(Material supplied begins)
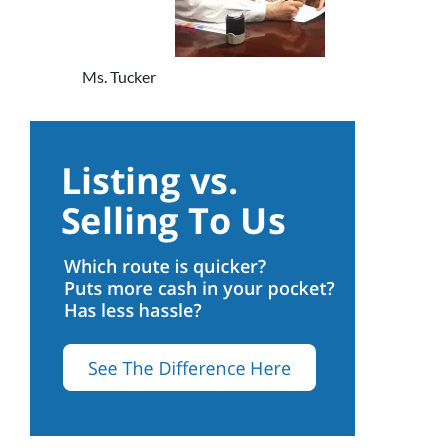
Ms. Tucker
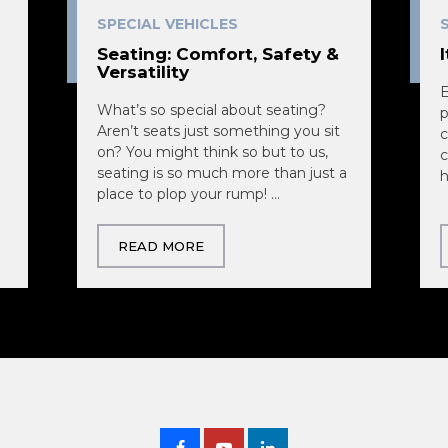
SPECIAL VEHICLES
Seating: Comfort, Safety &
Versatility
E
What’s so special about seating?
p
Aren’t seats just something you sit
c
on? You might think so but to us,
c
seating is so much more than just a
h
place to plop your rump! ...
READ MORE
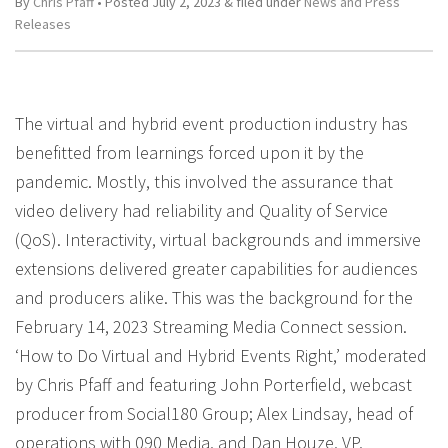
By
Chris Pfaff
• Posted
July 2, 2023
&
filed under
News and Press
Releases
The virtual and hybrid event production industry has
benefitted from learnings forced upon it by the
pandemic. Mostly, this involved the assurance that
video delivery had reliability and Quality of Service
(QoS). Interactivity, virtual backgrounds and immersive
extensions delivered greater capabilities for audiences
and producers alike. This was the background for the
February 14, 2023 Streaming Media Connect session.
‘How to Do Virtual and Hybrid Events Right,’ moderated
by Chris Pfaff and featuring John Porterfield, webcast
producer from Social180 Group; Alex Lindsay, head of
operations with 090 Media, and Dan Houze, VP,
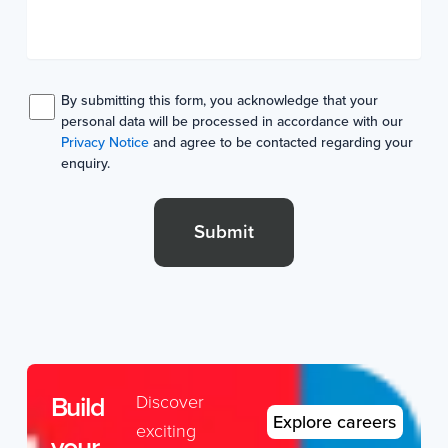
By submitting this form, you acknowledge that your
personal data will be processed in accordance with our
Privacy Notice
and agree to be contacted regarding your
enquiry.
Submit
Build
Discover
Explore careers
exciting
your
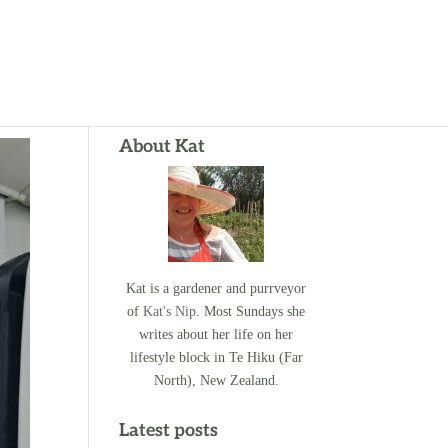
About Kat
Kat is a gardener and purrveyor
of
Kat's Nip
. Most Sundays she
writes about her life on her
lifestyle block in Te Hiku (Far
North), New Zealand.
Latest posts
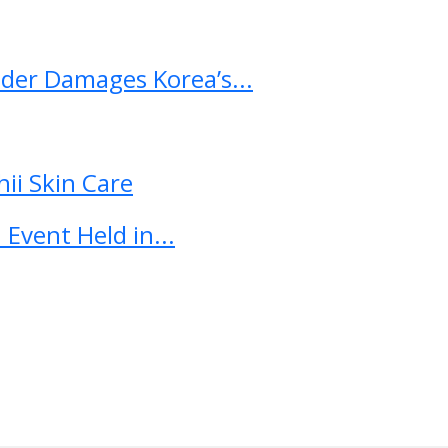
ader Damages Korea’s...
ii Skin Care
Event Held in...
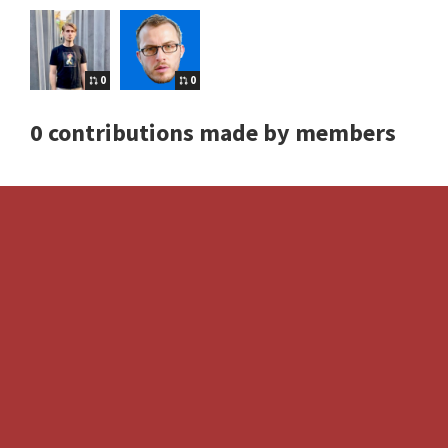
0
0
0 contributions made by members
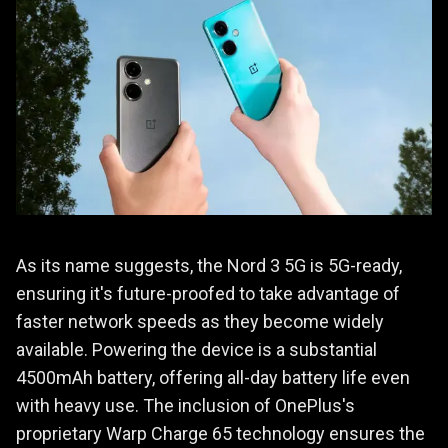
As its name suggests, the Nord 3 5G is 5G-ready,
ensuring it's future-proofed to take advantage of
faster network speeds as they become widely
available. Powering the device is a substantial
4500mAh battery, offering all-day battery life even
with heavy use. The inclusion of OnePlus's
proprietary Warp Charge 65 technology ensures the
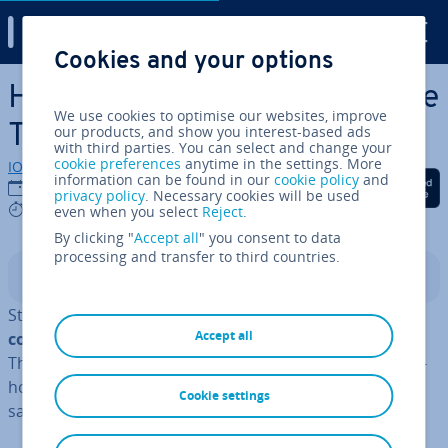
Digital Guide
Cookies and your options
Skip to Main Content
How to create and ma­nip­u­late
We use cookies to optimise our websites, improve
TypeScript arrays
our products, and show you interest-based ads
with third parties. You can select and change your
cookie preferences
anytime in the settings. More
IONOS editorial team
information can be found in our
cookie policy
and
Share on Facebook
Share on Twitter
Share on Linked
11/07/2024
privacy policy
. Necessary cookies will be used
5 mins
even when you select
Reject
.
By clicking "
Accept all
" you consent to data
processing and transfer to third countries.
Contents
Static typing makes it possible for the
TypeScript
Accept all
compiler
to monitor the data type of array elements.
This feature helps TypeScript arrays to reduce the like­li­
hood of errors in your code, allowing you to develop
Cookie settings
safer and more reliable ap­plic­a­tions.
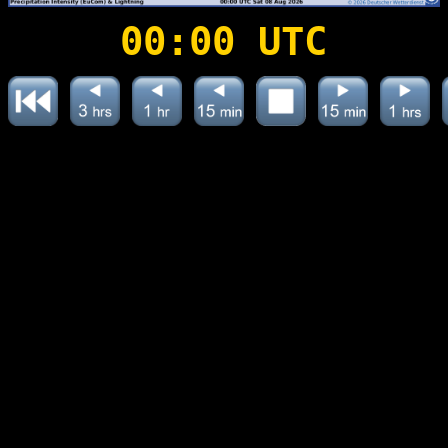
00:00 UTC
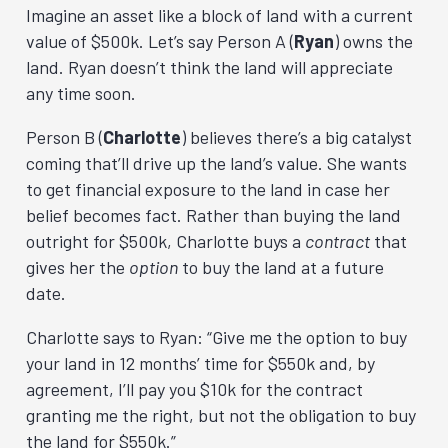
Imagine an asset like a block of land with a current
value of $500k. Let’s say Person A (
Ryan
) owns the
land. Ryan doesn’t think the land will appreciate
any time soon.
Person B (
Charlotte
) believes there’s a big catalyst
coming that’ll drive up the land’s value. She wants
to get financial exposure to the land in case her
belief becomes fact. Rather than buying the land
outright for $500k, Charlotte buys a
contract
that
gives her the
option
to buy the land at a future
date.
Charlotte says to Ryan: “Give me the option to buy
your land in 12 months’ time for $550k and, by
agreement, I’ll pay you $10k for the contract
granting me the right, but not the obligation to buy
the land for $550k.”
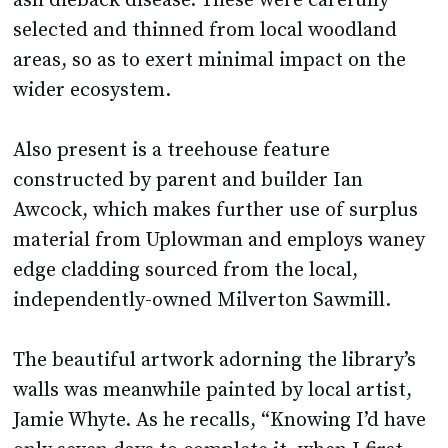
ash dieback disease. These were carefully
selected and thinned from local woodland
areas, so as to exert minimal impact on the
wider ecosystem.
Also present is a treehouse feature
constructed by parent and builder Ian
Awcock, which makes further use of surplus
material from Uplowman and employs waney
edge cladding sourced from the local,
independently-owned Milverton Sawmill.
The beautiful artwork adorning the library’s
walls was meanwhile painted by local artist,
Jamie Whyte. As he recalls, “Knowing I’d have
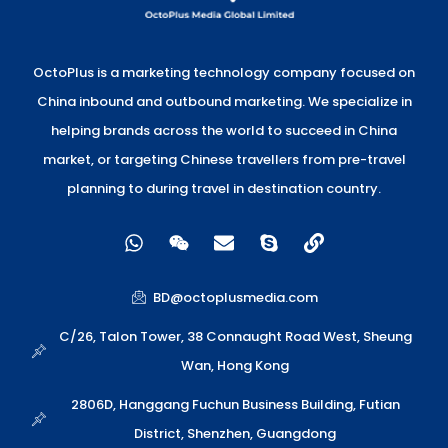
OctoPlus is a marketing technology company focused on
China inbound and outbound marketing. We specialize in
helping brands across the world to succeed in China
market, or targeting Chinese travellers from pre-travel
planning to during travel in destination country.
W
W
E
S
L
h
e
n
k
i
a
i
v
y
n
t
x
e
p
k
BD@octoplusmedia.com
s
i
l
e
a
n
o
C/26, Talon Tower, 38 Connaught Road West, Sheung
p
p
Wan, Hong Kong
p
e
2806D, Hanggang Fuchun Business Building, Futian
District, Shenzhen, Guangdong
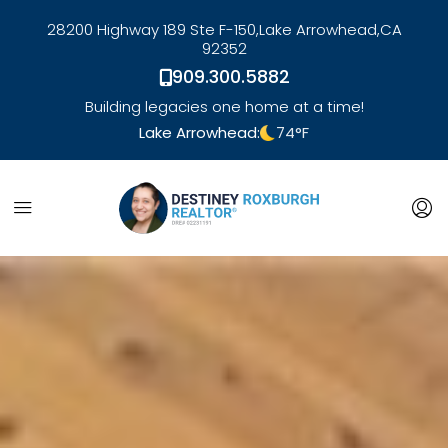
28200 Highway 189 Ste F-150,
Lake Arrowhead,
CA
92352
909.300.5882
Building legacies one home at a time!
Lake Arrowhead:
74
°F
link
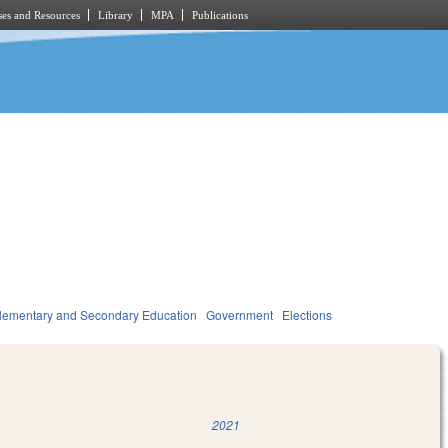
es and Resources
Library
MPA
Publications
lementary and Secondary Education
Government
Elections
2021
(Material supplied ends)
Exercise goal >> Write out every entry exactly. Pictures do not belong in the copy.

Answer area >>
Ms. Tucker
SPECIAL VEHICLES
Seating: Comfort, Safety &
Versatility
E
What’s so special about seating?
p
Aren’t seats just something you sit
c
on? You might think so but to us,
c
seating is so much more than just a
h
place to plop your rump! ...
READ MORE
By
Chris Pfaff
• Posted
July 2, 2023
&
filed under
News and Press
Releases
The virtual and hybrid event production industry has
benefitted from learnings forced upon it by the
pandemic. Mostly, this involved the assurance that
video delivery had reliability and Quality of Service
(QoS). Interactivity, virtual backgrounds and immersive
extensions delivered greater capabilities for audiences
and producers alike. This was the background for the
February 14, 2023 Streaming Media Connect session.
‘How to Do Virtual and Hybrid Events Right,’ moderated
by Chris Pfaff and featuring John Porterfield, webcast
producer from Social180 Group; Alex Lindsay, head of
operations with 090 Media, and Dan Houze, VP,
By submitting this form, you acknowledge that your
personal data will be processed in accordance with our
Privacy Notice
and agree to be contacted regarding your
enquiry.
Submit
Build
Discover
Explore careers
exciting
your
About Kat
Kat is a gardener and purrveyor
of
Kat's Nip
. Most Sundays she
writes about her life on her
lifestyle block in Te Hiku (Far
North), New Zealand.
Latest posts
ader Damages Korea’s...
ii Skin Care
Event Held in...
0
0
0 contributions made by members
As its name suggests, the Nord 3 5G is 5G-ready,
ensuring it's future-proofed to take advantage of
faster network speeds as they become widely
available. Powering the device is a substantial
4500mAh battery, offering all-day battery life even
with heavy use. The inclusion of OnePlus's
proprietary Warp Charge 65 technology ensures the
Digital Guide
Cookies and your options
Skip to Main Content
How to create and ma­nip­u­late
We use cookies to optimise our websites, improve
TypeScript arrays
our products, and show you interest-based ads
with third parties. You can select and change your
cookie preferences
anytime in the settings. More
IONOS editorial team
information can be found in our
cookie policy
and
Share on Facebook
Share on Twitter
Share on Linked
11/07/2024
privacy policy
. Necessary cookies will be used
5 mins
even when you select
Reject
.
By clicking "
Accept all
" you consent to data
processing and transfer to third countries.
Contents
Static typing makes it possible for the
TypeScript
Accept all
compiler
to monitor the data type of array elements.
This feature helps TypeScript arrays to reduce the like­li­
hood of errors in your code, allowing you to develop
Cookie settings
safer and more reliable ap­plic­a­tions.
00:00 UTC
Imagine an asset like a block of land with a current
value of $500k. Let’s say Person A (
Ryan
) owns the
land. Ryan doesn’t think the land will appreciate
any time soon.
Person B (
Charlotte
) believes there’s a big catalyst
coming that’ll drive up the land’s value. She wants
to get financial exposure to the land in case her
belief becomes fact. Rather than buying the land
outright for $500k, Charlotte buys a
contract
that
gives her the
option
to buy the land at a future
date.
Charlotte says to Ryan: “Give me the option to buy
your land in 12 months’ time for $550k and, by
agreement, I’ll pay you $10k for the contract
granting me the right, but not the obligation to buy
the land for $550k.”
ash dieback disease. These were carefully
selected and thinned from local woodland
areas, so as to exert minimal impact on the
wider ecosystem.
Also present is a treehouse feature
constructed by parent and builder Ian
Awcock, which makes further use of surplus
material from Uplowman and employs waney
edge cladding sourced from the local,
independently-owned Milverton Sawmill.
The beautiful artwork adorning the library’s
walls was meanwhile painted by local artist,
Jamie Whyte. As he recalls, “Knowing I’d have
OctoPlus is a marketing technology company focused on
China inbound and outbound marketing. We specialize in
helping brands across the world to succeed in China
market, or targeting Chinese travellers from pre-travel
planning to during travel in destination country.
W
W
E
S
L
h
e
n
k
i
a
i
v
y
n
t
x
e
p
k
BD@octoplusmedia.com
s
i
l
e
a
n
o
C/26, Talon Tower, 38 Connaught Road West, Sheung
p
p
Wan, Hong Kong
p
e
2806D, Hanggang Fuchun Business Building, Futian
District, Shenzhen, Guangdong
28200 Highway 189 Ste F-150,
Lake Arrowhead,
CA
92352
909.300.5882
Building legacies one home at a time!
Lake Arrowhead:
74
°F
link
es and Resources
Library
MPA
Publications
lementary and Secondary Education
Government
Elections
2021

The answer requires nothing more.